Hearing the professor’s plaintive cry, Xenia Nikitishna came running in and immediately calmed him by saying that the kitten had obviously been abandoned there by one of the patients, a thing they were sometimes prone to do.
‘I expect they’re poor,’ explained Xenia Nikitishna, ‘ whereas we . . .’
They tried to guess who might have left the animal there. Suspicion fell on an old woman with a gastric ulcer.
‘Yes, it must be her,’ said Xenia Nikitishna. ‘ She’ll have thought to herself: I’m going to die anyway, but it’s hard on the poor little kitty.’
‘Just a moment! ‘ cried Kuzmin. ‘ What about the milk? Did she bring the milk? And the saucer too? ‘
‘She must have had a saucer and a bottle of milk in her bag and poured it out here,’ explained Xenia Nikitishna.
‘At any rate remove the kitten and the saucer, please,’ said Kuzmin and accompanied Xenia Nikitishna to the door.
As he hung up his overall the professor heard laughter from the courtyard. He looked round and hurried over to the window. A woman, wearing nothing but a shirt, was running across the courtyard to the house opposite. The professor knew her– she was called Marya Alexandrovna. A boy was laughing at her.

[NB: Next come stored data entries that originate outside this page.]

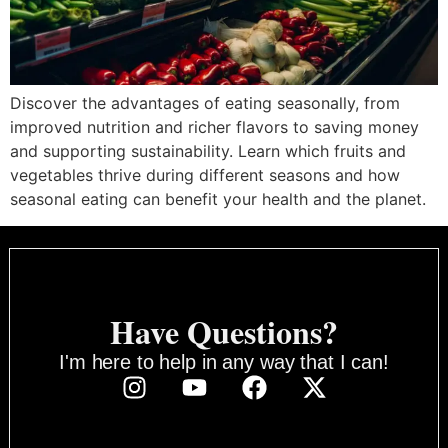
Discover the advantages of eating seasonally, from
improved nutrition and richer flavors to saving money
and supporting sustainability. Learn which fruits and
vegetables thrive during different seasons and how
seasonal eating can benefit your health and the planet.
Have Questions?
I'm here to help in any way that I can!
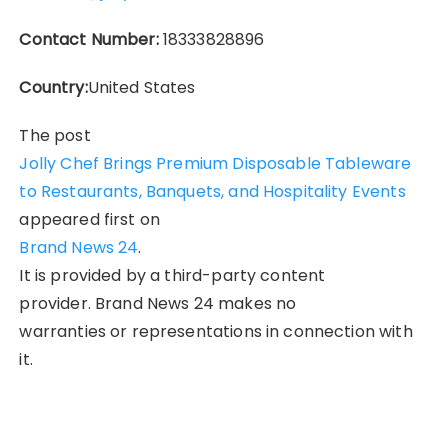
Contact Number:
18333828896
Country:
United States
The post
Jolly Chef Brings Premium Disposable Tableware
to Restaurants, Banquets, and Hospitality Events
appeared first on
Brand News 24
.
It is provided by a third-party content
provider. Brand News 24 makes no
warranties or representations in connection with
it.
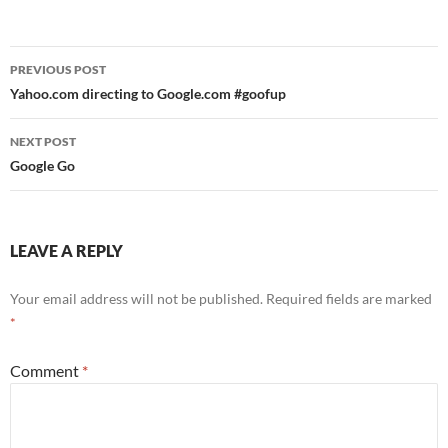
Post
PREVIOUS POST
navigation
Yahoo.com directing to Google.com #goofup
NEXT POST
Google Go
LEAVE A REPLY
Your email address will not be published.
Required fields are marked
*
Comment
*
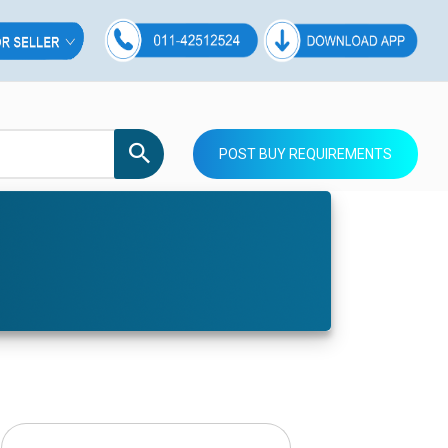
POST BUY REQUIREMENTS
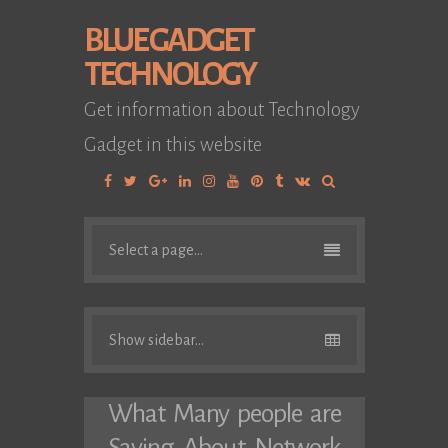
BLUE GADGET
TECHNOLOGY
Get information about Technology
Gadget in this website
Facebook
Twitter
Google
Linkedin
Instagram
YouTube
Pinterest
Tumblr
VK
Plus
Select a page...
Show sidebar...
What Many people are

‘Really, what behaviour,’ said Kuzmin contemptuously. Just then the sound of a gramophone playing a foxtrot came from his daughter’s room and at the same moment the professor heard the chirp of a sparrow behind his back. He turned round and saw a large sparrow hopping about on his desk.
‘H’m . . . steady now! ‘ thought the professor. ‘ It must have flown in when I walked over to the window. I’m quite all right! ‘ said the professor to himself severely, feeling that he was all wrong, thanks to this intruding sparrow. As he looked at it closer, the professor at once realised that it was no ordinary sparrow. The revolting bird was leaning over on its left leg, making faces, waving its other leg in syncopation–in short it was dancing a foxtrot in time to the gramophone, cavorting like a drunk round a lamppost and staring cheekily at the professor.
Kuzmin’s hand was on the telephone and he was just about to ring up his old college friend Burye and ask him what it meant to start seeing sparrows at sixty, especially if they made your head spin at the same time.
Meanwhile the sparrow had perched on his presentation inkstand, fouled it, then flew up, hung in the air and dived with shattering force at a photograph showing the whole class of ’94 on graduation day, smashing the glass to smithereens. The bird then wheeled smartly and flew out of the window.
The professor changed his mind and instead of ringing up Burye dialled the number of the Leech Bureau and asked them to send a leech to his house at once. Replacing the receiver on the rest, the professor turned back to his desk and let out a wail. On the far side of the desk sat a woman in nurse’s uniform with a bag marked ‘ Leeches ‘. The sight of her mouth made the professor groan again–it was a wide, crooked, man’s mouth with a fang sticking out of it. The nurse’s eyes seemed completely dead.
‘I’ll take the money,’ said the nurse, ‘ it’s no good to you now.’ She grasped the labels with a bird-like claw and began to melt into the air.
Two hours passed. Professor Kuzmin was sitting up in bed with leeches dangling from his temples, his ears and his neck. At his feet on the buttoned quilt sat the grey-haired Professor Burye, gazing sympathetically at Kuzmin and comforting him by assuring him that it was all nonsense. Outside it was night.
We do not know what other marvels happened in Moscow that night and we shall not, of course, try to find out–especially as the time is approaching to move into the second half of this true story. Follow me, reader!